La saison dernière, le Bayern Munich déboule dans la banlieue de Madrid après le match nul concédé à l'Arena, contre Getafe. Les Allemands sont sûrs de leur coup, et Beckenbauer pronostique même un 5-0 pour les siens à la mi-temps. A la fin du plus beau match de la saison (3-3 a.p), les comédiens du FC Hollywood se qualifient pour les demies de l'UEFA dans la douleur, et face à d'incroyables 'Azulones'. Le match aura servi de cure de modestie au Kaiser : «{Après Getafe, tout est possible, dans la vie comme dans le foot}». Sans le savoir, la légende du foot allemand a résumé la vie de la vraie star de l'équipe madrilène : son président Angel Torres.

Depuis le début du mercato, Getafe a fait signer ou prolonger cinq joueurs : Adrián González, Rafa López, Polanski, Ibrahim Kas et Guerrón. Des quasi-inconnus qui devraient toutefois rapidement intéresser les meilleurs clubs européens.

Comme d’habitude depuis son accession à l’élite, Getafe mise sur des joueurs en devenir, conscient qu’il faudra l’année suivante les remplacer par d’autres éléments. Avec le FC Séville, le club madrilène s’est ainsi taillé une réputation de découvreur de talents dans une Liga où les clubs n’hésitent pas à dépenser des millions pour des joueurs confirmés, voire cramés.
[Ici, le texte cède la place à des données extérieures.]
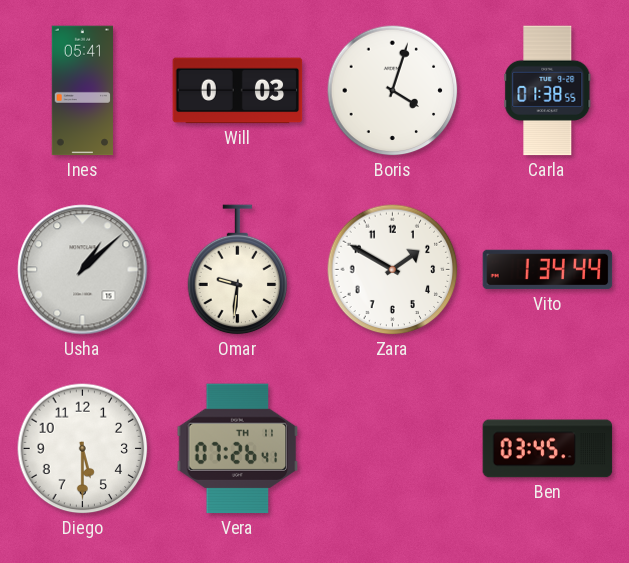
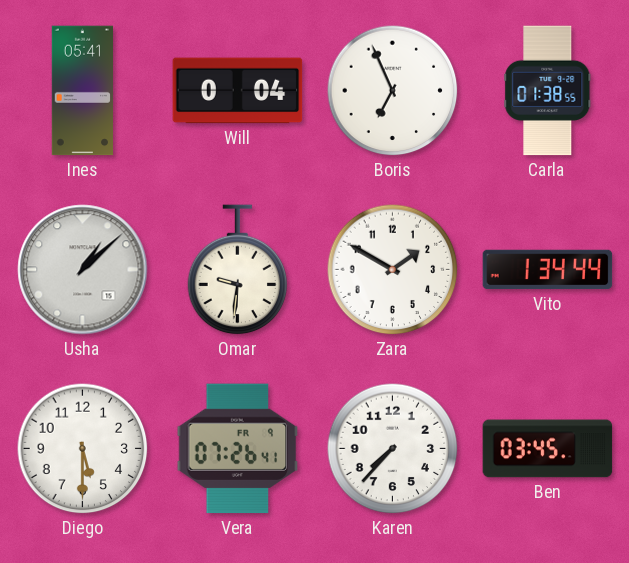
Will: 0:03 -> 0:04
Boris: 4:03 -> 6:56
Vera date: TH 11 -> FR 9
Karen: none -> 7:37
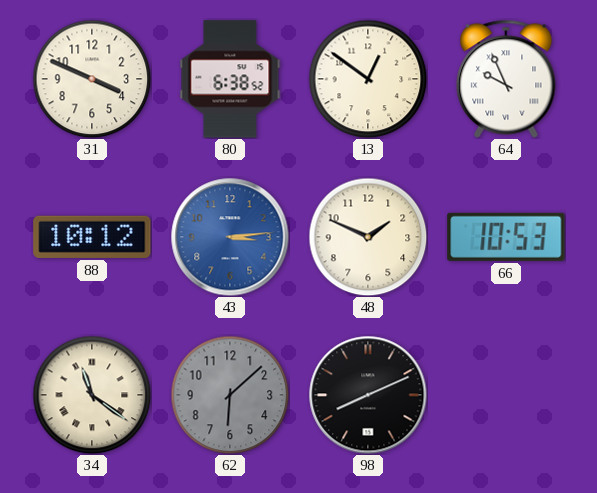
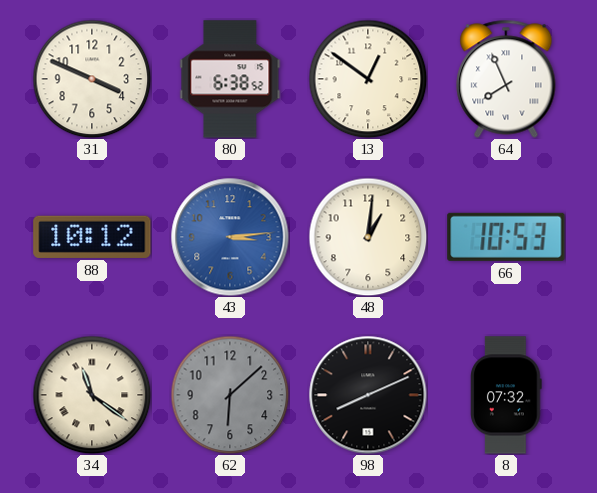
64: 9:56 -> 7:56
48: 1:49 -> 1:01
8: none -> 07:32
Pour le propriétaire du club Angel Torres, l’idée de se faire piller chaque été n’est plus vraiment un problème : « Getafe est un tremplin, on attire les joueurs en leur promettant du temps de jeu, alors les voir partir pour des grands clubs, c’est la satisfaction du travail bien fait » .

Le président des Azulones ne peut effectivement rien offrir d’autre que des projecteurs à ses pupilles assoiffés de grandeur. Dans une ville qui abrite la plus importante caserne militaire d’Espagne et ou 80 % de la population est ouvrière, on ne rigole pas tous les jours. D’ailleurs, on ne reste pas à Getafe, on y passe, comme dans toutes les villes dortoirs du monde. Mais pas Angel Torres, l’enfant du pays.

Self Made Man

Arrivé dans la banlieue de la capitale espagnole à 14 ans en provenance de Toledo, Angel Torres découvre les joies du travail manuel en devenant apprenti-mécanicien dans un garage de la ville. Son père vient de mourir dans un accident de voiture et sa mère, femme de ménage, arrive difficilement à s’en sortir. A vrai dire, le nom d’Angel Torres n’aurait jamais dû sortir de la rubrique des faits divers. Son ancien employeur ne dit d’ailleurs pas autre chose aujourd’hui : « Quand il est arrivé, il n’était rien, il en avait après tout le monde, il était vraiment mal dans sa peau. Pour aider sa mère, il volait des autoradios qu’il revendait à mes clients. Je ne lui ai jamais fait de reproches à ce propos, c’était assez dur comme ça » .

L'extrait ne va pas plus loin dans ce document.